(Dataset entries)
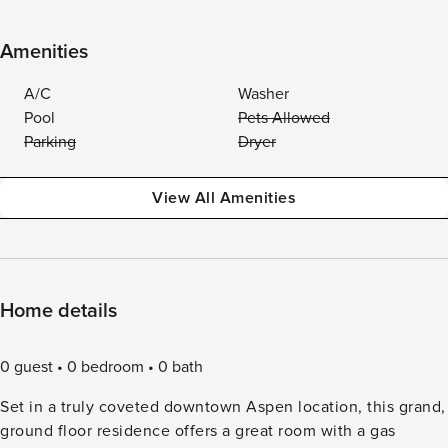
Amenities
A/C
Washer
Pool
Pets Allowed
Parking
Dryer
View All Amenities
Home details
0 guest
0 bedroom
0 bath
Set in a truly coveted downtown Aspen location, this grand,
ground floor residence offers a great room with a gas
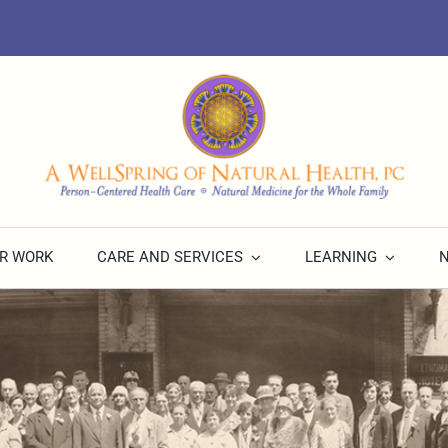
R WORK
CARE AND SERVICES
LEARNING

### Aim of the exercise
All entries need repeating exactly, but without the pictures.

### Answer
Amenities
A/C
Washer
Pool
Pets Allowed
Parking
Dryer
View All Amenities
Home details
0 guest
0 bedroom
0 bath
Set in a truly coveted downtown Aspen location, this grand,
ground floor residence offers a great room with a gas
R WORK
CARE AND SERVICES
LEARNING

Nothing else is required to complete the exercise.